# WORK REQUIRED
Whenever a line carries the word "fabricación", pull it out of the entries.

# SOURCE MATERIAL
****************************************

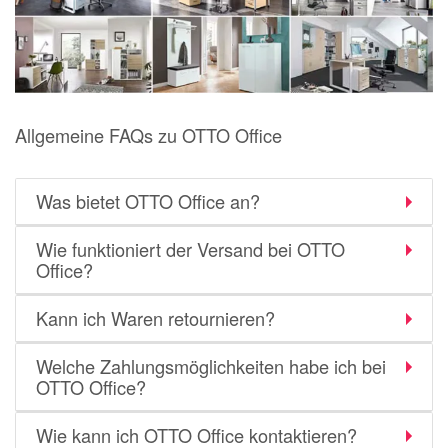
Allgemeine FAQs zu OTTO Office
Was bietet OTTO Office an?
Wie funktioniert der Versand bei OTTO
Office?
Kann ich Waren retournieren?
Welche Zahlungsmöglichkeiten habe ich bei
OTTO Office?
Wie kann ich OTTO Office kontaktieren?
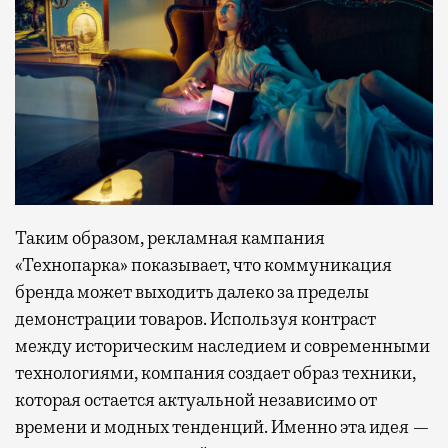
Таким образом, рекламная кампания
«Технопарка» показывает, что коммуникация
бренда может выходить далеко за пределы
демонстрации товаров. Используя контраст
между историческим наследием и современными
технологиями, компания создает образ техники,
которая остается актуальной независимо от
времени и модных тенденций. Именно эта идея —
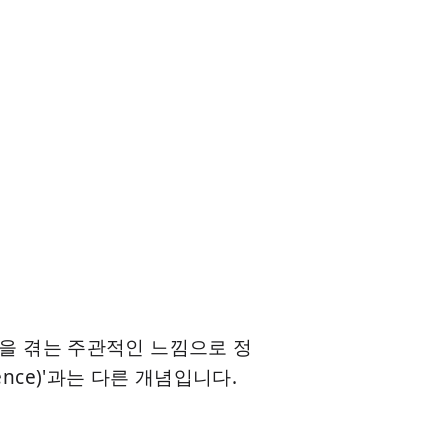
을 겪는 주관적인 느낌으로 정
ence)'과는 다른 개념입니다.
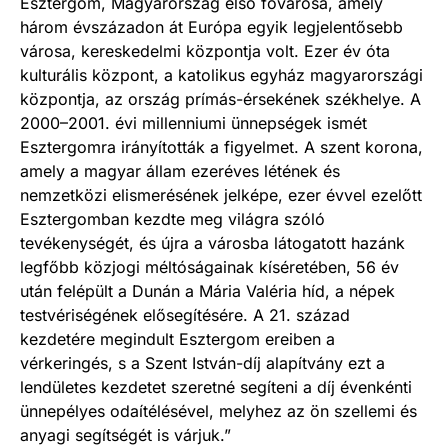
Esztergom, Magyarország első fővárosa, amely
három évszázadon át Európa egyik legjelentősebb
városa, kereskedelmi központja volt. Ezer év óta
kulturális központ, a katolikus egyház magyarországi
központja, az ország prímás-érsekének székhelye. A
2000–2001. évi millenniumi ünnepségek ismét
Esztergomra irányították a figyelmet. A szent korona,
amely a magyar állam ezeréves létének és
nemzetközi elismerésének jelképe, ezer évvel ezelőtt
Esztergomban kezdte meg világra szóló
tevékenységét, és újra a városba látogatott hazánk
legfőbb közjogi méltóságainak kíséretében, 56 év
után felépült a Dunán a Mária Valéria híd, a népek
testvériségének elősegítésére. A 21. század
kezdetére megindult Esztergom ereiben a
vérkeringés, s a Szent István-díj alapítvány ezt a
lendületes kezdetet szeretné segíteni a díj évenkénti
ünnepélyes odaítélésével, melyhez az ön szellemi és
anyagi segítségét is várjuk.”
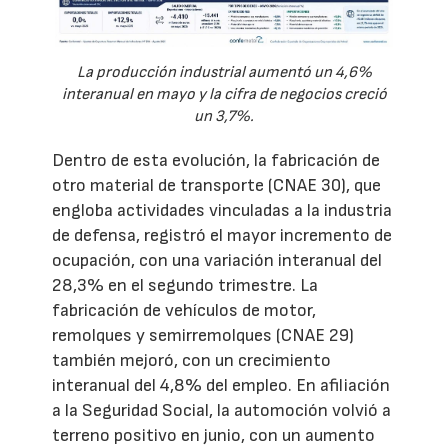
La producción industrial aumentó un 4,6%
interanual en mayo y la cifra de negocios creció
un 3,7%.
Dentro de esta evolución, la fabricación de
otro material de transporte (CNAE 30), que
engloba actividades vinculadas a la industria
de defensa, registró el mayor incremento de
ocupación, con una variación interanual del
28,3% en el segundo trimestre. La
fabricación de vehículos de motor,
remolques y semirremolques (CNAE 29)
también mejoró, con un crecimiento
interanual del 4,8% del empleo. En afiliación
a la Seguridad Social, la automoción volvió a
terreno positivo en junio, con un aumento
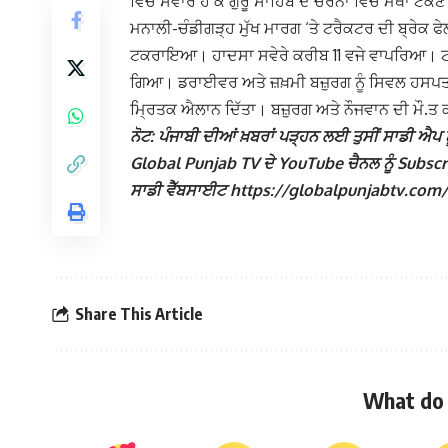
ਵਿੱਚ ਸਵਾਰ ਹੋ ਕੇ ਗੁਰੂ ਸਾਹਿਬ ਦੇ ਚਰਨਾਂ ਵਿੱਚ ਮੱਥਾ ਟ
ਮਨਾਲੀ-ਚੰਡੀਗੜ੍ਹ ਮੁੱਖ ਮਾਰਗ ‘ਤੇ ਟਰੈਕਟਰ ਦੀ ਬ੍ਰੇਕ ਫੇ
ਟਕਰਾਇਆ। ਹਾਦਸਾ ਸਵੇਰੇ ਕਰੀਬ 11 ਵਜੇ ਵਾਪਰਿਆ। ਟਰੈ
ਗਿਆ। ਡਰਾਈਵਰ ਅਤੇ ਜ਼ਖ਼ਮੀ ਬਜ਼ੁਰਗ ਨੂੰ ਸਿਵਲ ਹਸਪਤਾਲ
ਮ੍ਰਿਤਕ ਐਲਾਨ ਦਿੱਤਾ। ਬਜ਼ੁਰਗ ਅਤੇ ਨੌਜਵਾਨ ਦੀ ਮੌ.ਤ ਕ
ਨੋਟ: ਪੰਜਾਬੀ ਦੀਆਂ ਖ਼ਬਰਾਂ ਪੜ੍ਹਨ ਲਈ ਤੁਸੀਂ ਸਾਡੀ ਐਪ ਨੂ
Global Punjab TV ਦੇ YouTube ਚੈਨਲ ਨੂੰ Subscribe
ਸਾਡੀ ਵੈੱਬਸਾਈਟ https://globalpunjabtv.com/ ‘ਤੇ 
Share This Article
What do 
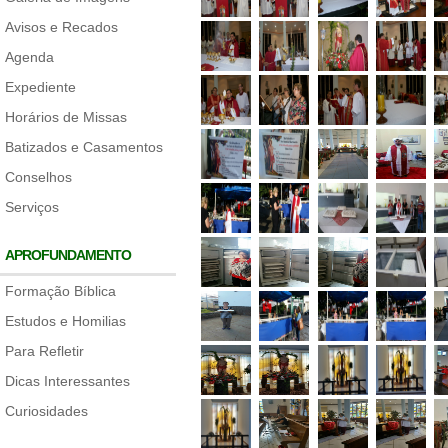
Avisos e Recados
Agenda
Expediente
Horários de Missas
Batizados e Casamentos
Conselhos
Serviços
APROFUNDAMENTO
Formação Bíblica
Estudos e Homilias
Para Refletir
Dicas Interessantes
Curiosidades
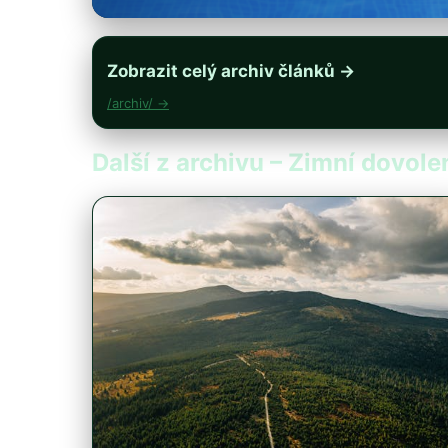
Zobrazit celý archiv článků →
/archiv/ →
Další z archivu – Zimní dovolen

****************************************

# SOLUTION TO THIS PROBLEM
Dentro de esta evolución, la fabricación de
fabricación de vehículos de motor,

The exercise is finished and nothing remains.